ACTIVITY – Begin at the first line of the data and copy each line through the one containing "마케팅 보고 예제 및", that line included, with no pictures.

Page images and extracted text –
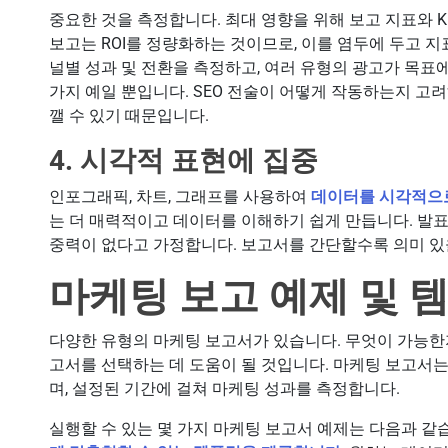
중요한 것을 측정합니다. 최대 영향을 위해 보고 지표와 
보고는 ROI를 정량화하는 것이므로, 이를 염두에 두고 지
널별 성과 및 전환을 측정하고, 여러 유형의 광고가 목표
가지 예일 뿐입니다. SEO 전술이 어떻게 작동하는지 고
깰 수 있기 때문입니다.
4. 시각적 표현에 집중
인포그래픽, 차트, 그래프를 사용하여
데이터를 시각적으
는 더 매력적이고 데이터를 이해하기 쉽게 만듭니다. 발표
중력이 없다고 가정합니다. 보고서를 간단할수록 의미 있
마케팅 보고 예제 및 
다양한 유형의 마케팅 보고서가 있습니다. 무엇이 가능한
고서를 선택하는 데 도움이 될 것입니다. 마케팅 보고서는
며, 설정된 기간에 걸쳐 마케팅 성과를 측정합니다.
실행할 수 있는 몇 가지 마케팅 보고서 예제는 다음과 같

WRITTEN SOLUTION –
중요한 것을 측정합니다. 최대 영향을 위해 보고 지표와 
보고는 ROI를 정량화하는 것이므로, 이를 염두에 두고 지
널별 성과 및 전환을 측정하고, 여러 유형의 광고가 목표
가지 예일 뿐입니다. SEO 전술이 어떻게 작동하는지 고
깰 수 있기 때문입니다.
4. 시각적 표현에 집중
인포그래픽, 차트, 그래프를 사용하여
데이터를 시각적으
는 더 매력적이고 데이터를 이해하기 쉽게 만듭니다. 발표
중력이 없다고 가정합니다. 보고서를 간단할수록 의미 있
마케팅 보고 예제 및 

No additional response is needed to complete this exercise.